Europa Grusel-Serie - 15 (B). Nessie - Das Ungeheuer von Loch Ness

  • Europa Grusel-Serie - 15 (B). Nessie – Das Ungeheuer von Loch Ness

    Tom Fawley und Eireen Fox reisen nach Schottland, weil sich am Loch Ness merkwürdige Ereignisse häufen und eine alte Legende plötzlich wieder sehr lebendig wirkt. Ein Junge verschwindet, es gibt rätselhafte Spuren, verschlossene Aussagen und auffällig viele Menschen, die entweder zu viel wissen – oder so tun, als wüssten sie gar nichts.

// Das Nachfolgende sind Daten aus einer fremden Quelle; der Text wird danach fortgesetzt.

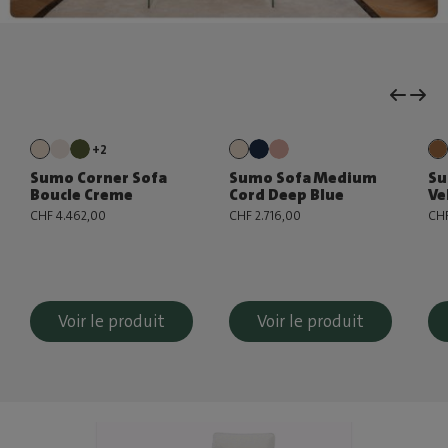
+2
Sumo Corner Sofa
Sumo Sofa Medium
Su
Boucle Creme
Cord Deep Blue
Ve
CHF 4.462,00
CHF 2.716,00
CHF
Voir le produit
Voir le produit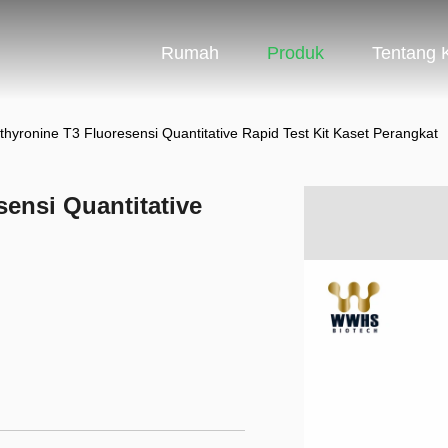
Rumah
Produk
Tentang 
othyronine T3 Fluoresensi Quantitative Rapid Test Kit Kaset Perangkat
sensi Quantitative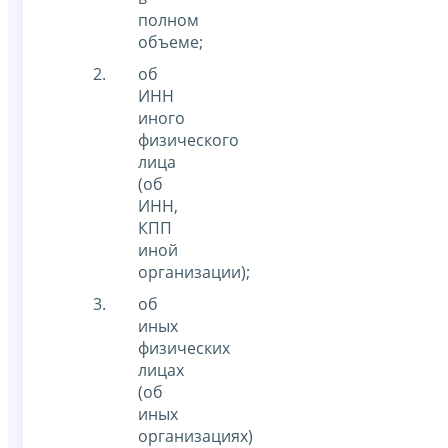
полном
объеме;
об
ИНН
иного
физического
лица
(об
ИНН,
КПП
иной
организации);
об
иных
физических
лицах
(об
иных
организациях)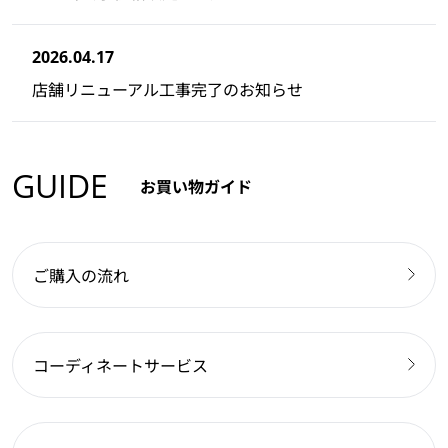
2026.04.17
店舗リニューアル工事完了のお知らせ
GUIDE
お買い物ガイド
ご購入の流れ
コーディネートサービス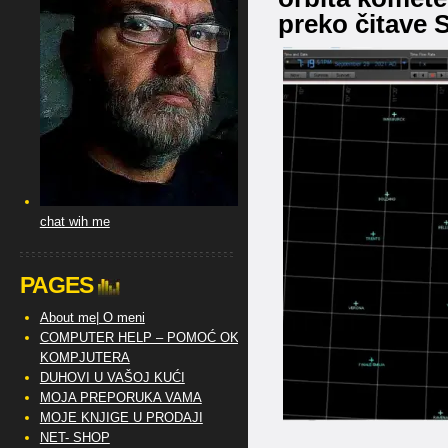
preko čitave S
chat wih me
PAGES
About me| O meni
COMPUTER HELP – POMOĆ OKO
KOMPJUTERA
DUHOVI U VAŠOJ KUĆI
MOJA PREPORUKA VAMA
MOJE KNJIGE U PRODAJI
NET- SHOP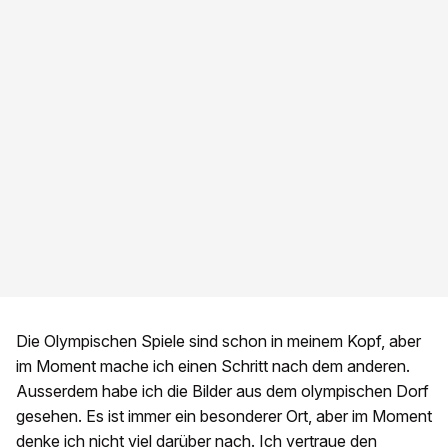
Die Olympischen Spiele sind schon in meinem Kopf, aber
im Moment mache ich einen Schritt nach dem anderen.
Ausserdem habe ich die Bilder aus dem olympischen Dorf
gesehen. Es ist immer ein besonderer Ort, aber im Moment
denke ich nicht viel darüber nach. Ich vertraue den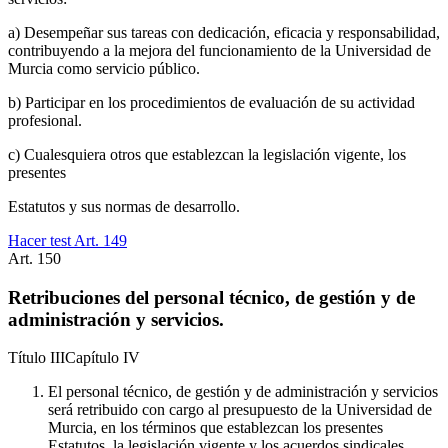
a) Desempeñar sus tareas con dedicación, eficacia y responsabilidad,
contribuyendo a la mejora del funcionamiento de la Universidad de
Murcia como servicio público.
b) Participar en los procedimientos de evaluación de su actividad
profesional.
c) Cualesquiera otros que establezcan la legislación vigente, los
presentes
Estatutos y sus normas de desarrollo.
Hacer test Art.
149
Art.
150
Retribuciones del personal técnico, de gestión y de
administración y servicios.
Título
III
Capítulo
IV
El personal técnico, de gestión y de administración y servicios
será retribuido con cargo al presupuesto de la Universidad de
Murcia, en los términos que establezcan los presentes
Estatutos, la legislación vigente y los acuerdos sindicales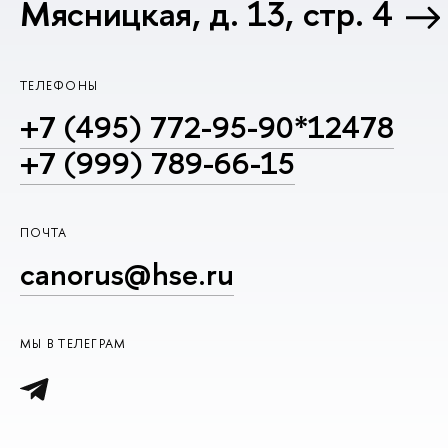
Мясницкая, д. 13, стр. 4
ТЕЛЕФОНЫ
+7 (495) 772-95-90*12478
+7 (999) 789-66-15
ПОЧТА
canorus@hse.ru
МЫ В ТЕЛЕГРАМ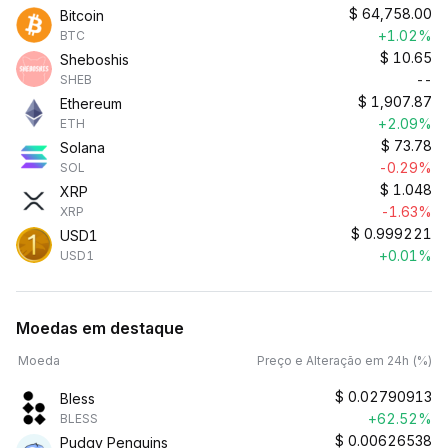
$
64,758.00
Bitcoin
+1.02%
BTC
$
10.65
Sheboshis
--
SHEB
$
1,907.87
Ethereum
+2.09%
ETH
$
73.78
Solana
-0.29%
SOL
$
1.048
XRP
-1.63%
XRP
$
0.999221
USD1
+0.01%
USD1
Moedas em destaque
Moeda
Preço e Alteração em 24h (%)
$
0.02790913
Bless
+62.52%
BLESS
$
0.00626538
Pudgy Penguins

Während Tom die Sache zunächst wie gewohnt als Mischung aus Zeitungsente, Hysterie und Touristenmärchen abtut, verdichtet sich für Eireen das Bild zu etwas, das nicht mehr wegzulächeln ist. Je tiefer sie in den Fall geraten, desto klarer wird: Hier geht es nicht nur um ein Monster im Wasser, sondern um ein sorgfältig gebautes Spiel aus Angst, Erwartung und Manipulation – bis am Ende die Perspektive kippt und aus „Legende“ plötzlich „Erlebnis“ wird.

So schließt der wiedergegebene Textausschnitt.